Reading and writing the same file simultaneosly with c++ - c++

I'm trying to read and write a file as I loop through its lines. At each line, I will do an evaluation to determine if I want to write it into the file or skip it and move onto the next line. This is a basically a skeleton of what I have so far.
void readFile(char* fileName)
{
char line[1024];
fstream file("test.file", ios::in | ios::out);
if(file.is_open())
{
while(file.getline(line,MAX_BUFFER))
{
//evaluation
file.seekg(file.tellp());
file << line;
file.seekp(file.tellg());
}
}
}
As I'm reading in the lines, I seem to be having issues with the starting index of the string copied into the line variable. For example, I may be expecting the string in the line variable to be "000/123/FH/" but it actually goes in as "123/FH/". I suspect that I have an issue with file.seekg(file.tellp()) and file.seekp(file.tellg()) but I am not sure what it is.

It is not clear from your code [1] and problem description what is in the file and why you expect "000/123/FH/", but I can state that the getline function is a buffered input, and you don't have code to access the buffer. In general, it is not recommended to use buffered and unbuffered i/o together because it requires deep knowledge of the buffer mechanism and then relies on that mechanism not to change as libraries are upgraded.
You appear to want to do byte or character[2] level manipulation. For small files, you should read the entire file into memory, manipulate it, and then overwrite the original, requiring an open, read, close, open, write, close sequence. For large files you will need to use fread and/or some of the other lower level C library functions.
The best way to do this, since you are using C++, is to create your own class that handles reading up to and including a line separator [3] into one of the off-the-shelf circular buffers (that use malloc or a plug-in allocator as in the case of STL-like containers) or a circular buffer you develop as a template over a statically allocated array of bytes (if you want high speed an low resource utilization). The size will need to be at least as large as the longest line in the later case. [4]
Either way, you would want to add to the class to open the file in binary mode and expose the desired methods to do the line level manipulations to an arbitrary line. Some say (and I personally agree) that taking advantage of Bjarne Stroustrup's class encapsulation in C++ is that classes are easier to test carefully. Such a line manipulation class would encapsulate the random access C functions and unbuffered i/o and leave open the opportunity to maximize speed, while allowing for plug-and-play usage in systems and applications.
Notes
[1] The seeking of the current position is just testing the functions and does not yet, in the current state of the code, re-position the current file pointer.
[2] Note that there is a difference between character and byte level manipulations in today's computing environment where utf-8 or some other unicode standard is now more common than ASCII in many domains, especially that of the web.
[3] Note that line separators are dependent on the operating system, its version, and sometimes settings.
[4] The advantage of circular buffers in terms of speed is that you can read more than one line using fread at a time and use fast iteration to find the next end of line.

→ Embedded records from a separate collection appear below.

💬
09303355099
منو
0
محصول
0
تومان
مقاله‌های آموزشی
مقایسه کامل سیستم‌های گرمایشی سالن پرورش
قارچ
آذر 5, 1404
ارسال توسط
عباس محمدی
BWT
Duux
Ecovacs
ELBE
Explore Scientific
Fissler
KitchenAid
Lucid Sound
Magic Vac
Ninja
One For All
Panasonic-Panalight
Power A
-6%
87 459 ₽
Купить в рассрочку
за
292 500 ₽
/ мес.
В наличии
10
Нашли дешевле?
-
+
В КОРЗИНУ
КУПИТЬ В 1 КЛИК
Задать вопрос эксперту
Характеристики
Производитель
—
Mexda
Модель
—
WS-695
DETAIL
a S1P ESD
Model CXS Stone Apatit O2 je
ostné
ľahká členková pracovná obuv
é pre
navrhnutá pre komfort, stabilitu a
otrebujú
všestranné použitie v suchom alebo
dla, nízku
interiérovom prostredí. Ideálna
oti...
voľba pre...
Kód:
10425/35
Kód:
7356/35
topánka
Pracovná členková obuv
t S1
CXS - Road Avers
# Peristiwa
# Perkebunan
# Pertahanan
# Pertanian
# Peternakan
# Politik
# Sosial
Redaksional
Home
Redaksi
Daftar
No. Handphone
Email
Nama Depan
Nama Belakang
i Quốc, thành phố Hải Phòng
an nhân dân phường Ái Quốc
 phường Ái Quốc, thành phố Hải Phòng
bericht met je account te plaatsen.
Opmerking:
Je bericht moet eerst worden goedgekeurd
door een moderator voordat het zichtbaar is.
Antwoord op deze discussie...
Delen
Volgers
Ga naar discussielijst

Taking inspiration from Douglas Daseeco's response, I resolved my issue by simply reading the existing file, writing its lines into a new file, then renaming the new file to overwrite the original file. Below is a skeleton of my solution.
char line[1024];
ifstream inFile("test.file");
ofstream outFile("testOut.file");
if(inFile.is_open() && outFile.is_open())
{
while(inFile.getline(line,1024))
{
// do some evaluation
if(keep)
{
outFile << line;
outFile << "\n";
}
}
inFile.close();
outFile.close();
rename("testOut.file","test.file");
}

You are reading and writing to the same file you might end up of having duplicate lines in the file.
You could find this very useful. Imagine your 1st time of reaching the while loop and starting from the beginning of the file you do file.getline(line, MAX_BUFFER). Now the get pointer (for reading) moves MAX_BUFFER places from the beginning of the file (your starting point).
After you've determine to write back to the file seekp() helps to specify with respect to a reference point the location you want to write to, syntax: file.seekp(num_bytes,"ref"); where ref will be ios::beg(beginning), ios::end, ios::cur (current position in file).
As in your code after reading, find a way to use MAX_BUFFER to refer to a location with respect to a reference.
while(file.good())
{
file.getline(line,MAX_BUFFER);
...
if(//for some reasone you want to write back)
{
// set put-pointer to location for writing
file.seekp(num_bytes, "ref");
file << line;
}
//set get-pointer to desired location for the next read
file.seekg(num_bytes, "ref");
}

Related

Is seekg or ignore more efficient?

I'm using C++ to write a very time-sensitive application, so efficiency is of the utmost importance.
I have a std::ifstream, and I want to jump a specific amount of characters (a.k.a. byte offset, I'm not using wchar_t) to get to a specific line instead of using std::getline to read every single line because it is too inefficient for me.
Is it better to use seekg or ignore to skip a specified number of characters and start reading from there?
size_t n = 100;
std::ifstream f("test");
f.seekg(n, std::ios_base::beg);
// vs.
f.ignore(n);
Looking at cplusplus.com for both functions, it seems like ignore will use sbumpc or sgetc to skip the requested amount of characters. This means that it works even on streams that do not natively support skipping (which ifstream does), but it also processes every single byte.
seekg on the other hand uses pubseekpos or pubseekoff, which is implementation defined. For files, this should directly skip to the desired position without processing the bytes up to it.
I would expect seekg to be much more efficent, but as others said: doing your own tests with a big file would be the best way to go for you.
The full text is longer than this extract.